NetBSD Problem Report #53294

From martin@duskware.de  Wed May 16 14:14:14 2018
Return-Path: <martin@duskware.de>
Received: from mail.netbsd.org (mail.netbsd.org [199.233.217.200])
	(using TLSv1.2 with cipher ECDHE-RSA-AES256-GCM-SHA384 (256/256 bits))
	(Client CN "mail.NetBSD.org", Issuer "mail.NetBSD.org CA" (not verified))
	by mollari.NetBSD.org (Postfix) with ESMTPS id CCDD07A157
	for <gnats-bugs@gnats.NetBSD.org>; Wed, 16 May 2018 14:14:13 +0000 (UTC)
Message-Id: <20180516141405.2EB3B5CC8BC@emmas.aprisoft.de>
Date: Wed, 16 May 2018 16:14:05 +0200 (CEST)
From: martin@NetBSD.org
Reply-To: martin@NetBSD.org
To: gnats-bugs@NetBSD.org
Subject: ixg(4) stops receiving pkts
X-Send-Pr-Version: 3.95

>Number:         53294
>Category:       kern
>Synopsis:       ixg(4) stops receiving pkts
>Confidential:   no
>Severity:       critical
>Priority:       high
>Responsible:    msaitoh
>State:          closed
>Class:          sw-bug
>Submitter-Id:   net
>Arrival-Date:   Wed May 16 14:15:00 +0000 2018
>Closed-Date:    Wed Aug 01 05:27:00 +0000 2018
>Last-Modified:  Wed Aug 01 05:27:00 +0000 2018
>Originator:     Martin Husemann
>Release:        NetBSD 8.99.17
>Organization:
The NetBSD Foundation, Inc.
>Environment:
System: NetBSD night-owl.duskware.de 8.99.17 NetBSD 8.99.17 (NIGHT-OWL) #597: Sun May 13 23:03:45 CEST 2018 martin@night-owl.duskware.de:/usr/src/sys/arch/amd64/compile/NIGHT-OWL amd64
Architecture: x86_64
Machine: amd64
>Description:

The ixg(4) driver stops receiving pkts after heavy network
traffic. This has been observed on some TNF machines and also
been reported by a developer.

This is just a place holder PR, so I can add it to the show stopper list.

>How-To-Repeat:
n/a

>Fix:
n/a

>Release-Note:

>Audit-Trail:
From: "SAITOH Masanobu" <msaitoh@netbsd.org>
To: gnats-bugs@gnats.NetBSD.org
Cc: 
Subject: PR/53294 CVS commit: src/sys/dev/pci/ixgbe
Date: Wed, 30 May 2018 08:35:27 +0000

 Module Name:	src
 Committed By:	msaitoh
 Date:		Wed May 30 08:35:27 UTC 2018

 Modified Files:
 	src/sys/dev/pci/ixgbe: ixgbe.c ixv.c

 Log Message:
  Clear que->disabled_count in {ixgbe,ixv}_init_locked(). Without this,
 interrupt mask state and EIMS may mismatch and if_init doesn't recover
 from TX/RX stall problem.

  This change itself doesn't fix PR#53294.
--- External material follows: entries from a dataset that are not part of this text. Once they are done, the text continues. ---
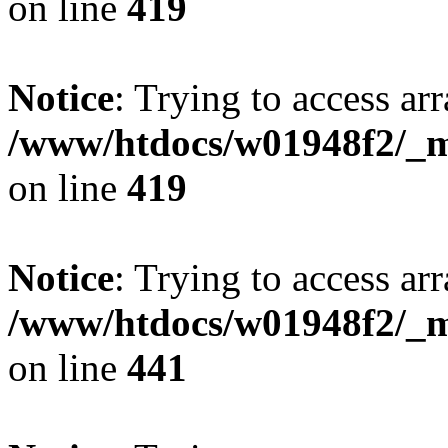
on line
419
Notice
: Trying to access arr
/www/htdocs/w01948f2/_mo
on line
419
Notice
: Trying to access arr
/www/htdocs/w01948f2/_mo
on line
441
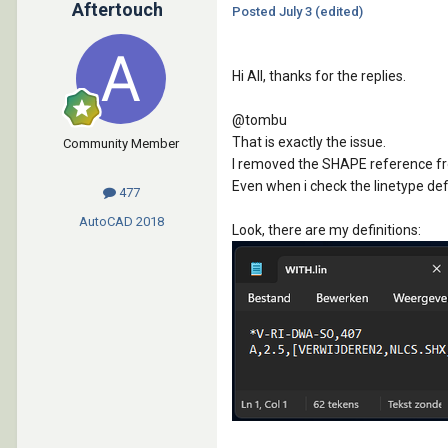
Aftertouch
Posted
July 3
(edited)
Hi All, thanks for the replies.
@tombu
That is exactly the issue.
Community Member
I removed the SHAPE reference from
Even when i check the linetype defi
477
AutoCAD
2018
Look, there are my definitions:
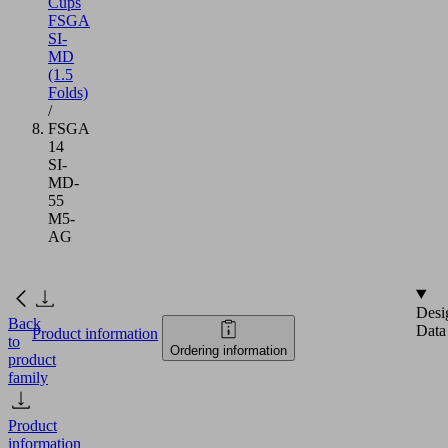
Cups
FSGA
SI-
MD
(1.5
Folds)
/
FSGA
14
SI-
MD-
55
M5-
AG
Desi
Back
Data
Product information
to
Ordering information
product
family
Product
information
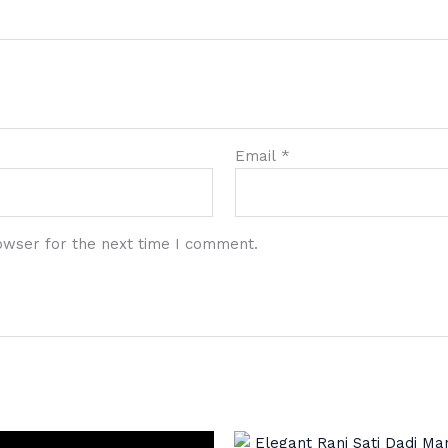
Email
*
owser for the next time I comment.
Original
Cur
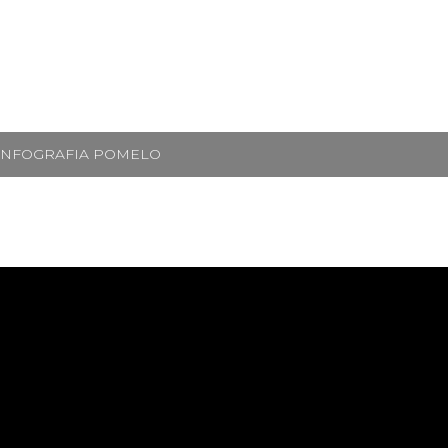
INFOGRAFIA POMELO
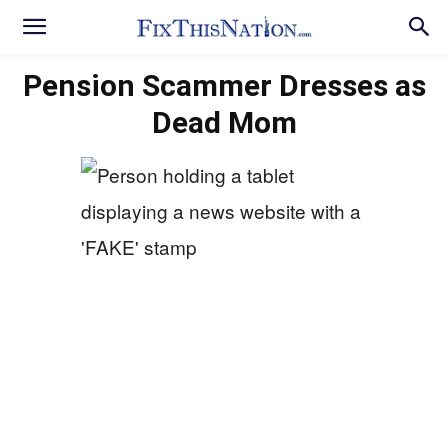
Pension Scammer Dresses as
Dead Mom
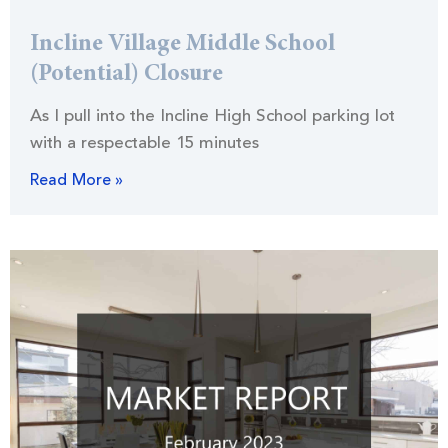
Incline Village Middle School
(Potential) Closure
As I pull into the Incline High School parking lot
with a respectable 15 minutes
Read More »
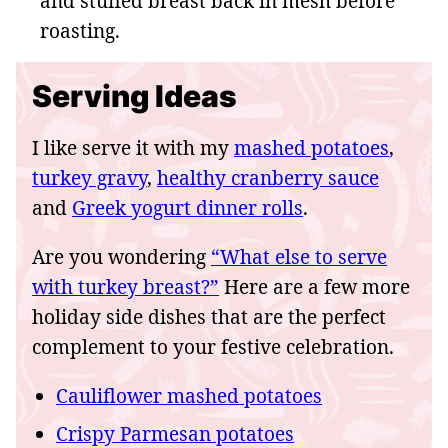
and stuffed breast back in mesh before
roasting.
Serving Ideas
I like serve it with my
mashed potatoes
,
turkey gravy
,
healthy cranberry sauce
and
Greek yogurt dinner rolls
.
Are you wondering
“What else to serve
with turkey breast?”
Here are a few more
holiday side dishes that are the perfect
complement to your festive celebration.
Cauliflower mashed potatoes
Crispy Parmesan potatoes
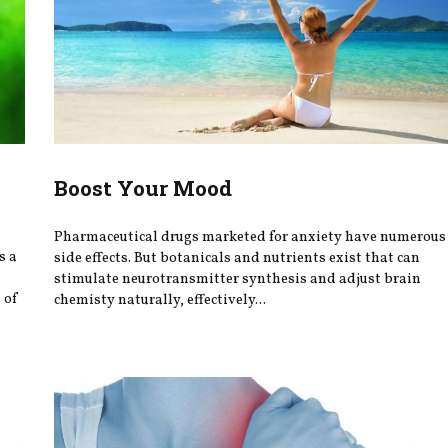
Boost Your Mood
Pharmaceutical drugs marketed for anxiety have numerous
s a
side effects. But botanicals and nutrients exist that can
stimulate neurotransmitter synthesis and adjust brain
 of
chemisty naturally, effectively...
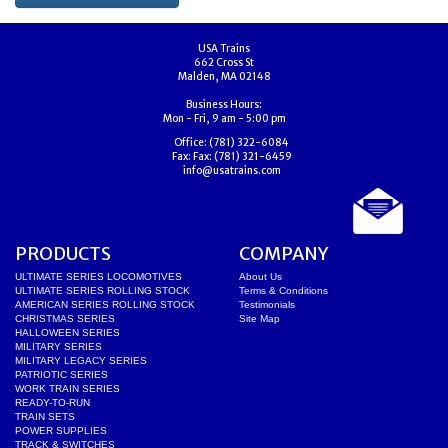
USA Trains
662 Cross St
Malden, MA 02148
Business Hours:
Mon - Fri, 9 am - 5:00 pm
Office:
(781) 322-6084
Fax:
Fax: (781) 321-6459
info@usatrains.com
PRODUCTS
COMPANY
ULTIMATE SERIES LOCOMOTIVES
About Us
ULTIMATE SERIES ROLLING STOCK
Terms & Conditions
AMERICAN SERIES ROLLING STOCK
Testimonials
CHRISTMAS SERIES
Site Map
HALLOWEEN SERIES
MILITARY SERIES
MILITARY LEGACY SERIES
PATRIOTIC SERIES
WORK TRAIN SERIES
READY-TO-RUN
TRAIN SETS
POWER SUPPLIES
TRACK & SWITCHES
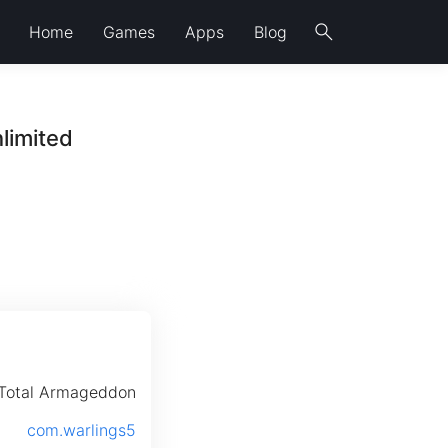
search
Home
Games
Apps
Blog
limited
 Total Armageddon
com.warlings5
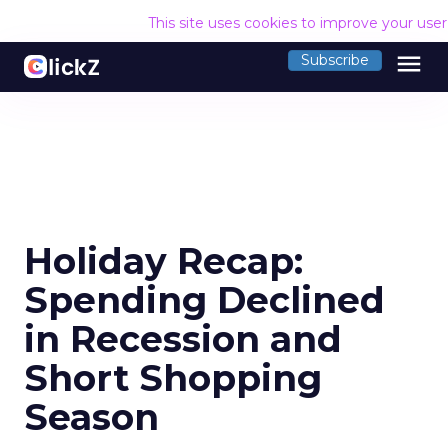
This site uses cookies to improve your use
menu
Subscribe
Holiday Recap:
Spending Declined
in Recession and
Short Shopping
Season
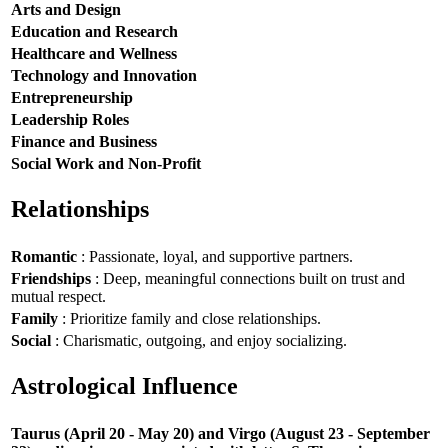
Arts and Design
Education and Research
Healthcare and Wellness
Technology and Innovation
Entrepreneurship
Leadership Roles
Finance and Business
Social Work and Non-Profit
Relationships
Romantic
: Passionate, loyal, and supportive partners.
Friendships
: Deep, meaningful connections built on trust and
mutual respect.
Family
: Prioritize family and close relationships.
Social
: Charismatic, outgoing, and enjoy socializing.
Astrological Influence
Taurus (April 20 - May 20) and Virgo (August 23 - September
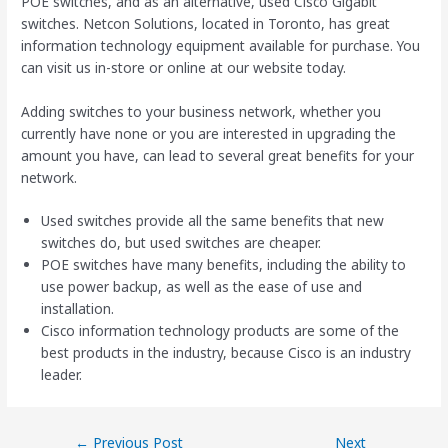
POE switches, and as an alternative, used Cisco Gigabit
switches. Netcon Solutions, located in Toronto, has great
information technology equipment available for purchase. You
can visit us in-store or online at our website today.
Adding switches to your business network, whether you
currently have none or you are interested in upgrading the
amount you have, can lead to several great benefits for your
network.
Used switches provide all the same benefits that new
switches do, but used switches are cheaper.
POE switches have many benefits, including the ability to
use power backup, as well as the ease of use and
installation.
Cisco information technology products are some of the
best products in the industry, because Cisco is an industry
leader.
←
Previous Post
Next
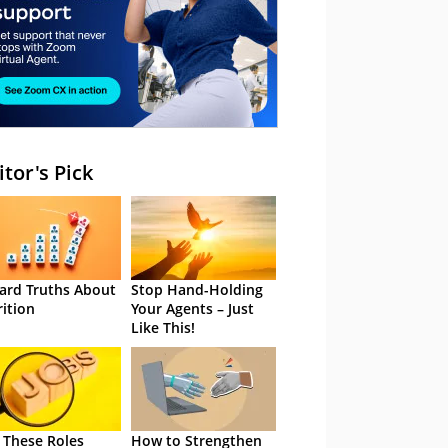
itor's Pick
ard Truths About
Stop Hand-Holding
rition
Your Agents – Just
Like This!
 These Roles
How to Strengthen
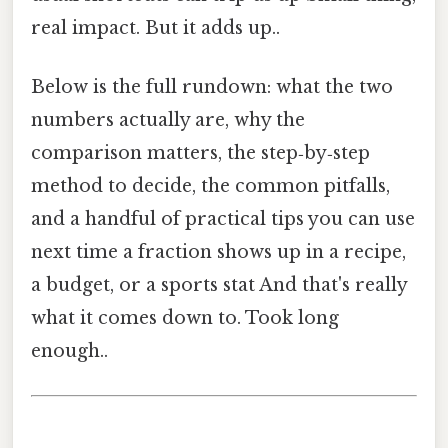
real impact. But it adds up..
Below is the full rundown: what the two
numbers actually are, why the
comparison matters, the step‑by‑step
method to decide, the common pitfalls,
and a handful of practical tips you can use
next time a fraction shows up in a recipe,
a budget, or a sports stat And that's really
what it comes down to. Took long
enough..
 To generate a diff of this commit:
 cvs rdiff -u -r1.156 -r1.157 src/sys/dev/pci/ixgbe/ixgbe.c
 cvs rdiff -u -r1.101 -r1.102 src/sys/dev/pci/ixgbe/ixv.c

 Please note that diffs are not public domain; they are subject to the
 copyright notices on the relevant files.

Responsible-Changed-From-To: kern-bug-people->msaitoh
Responsible-Changed-By: msaitoh@NetBSD.org
Responsible-Changed-When: Mon, 04 Jun 2018 03:39:16 +0000
Responsible-Changed-Why:
mine.


State-Changed-From-To: open->feedback
State-Changed-By: msaitoh@NetBSD.org
State-Changed-When: Mon, 04 Jun 2018 03:39:16 +0000
State-Changed-Why:
This problem should be fixed in ixgbe.c rev. 1.160. Could you test this change on netbsd-8?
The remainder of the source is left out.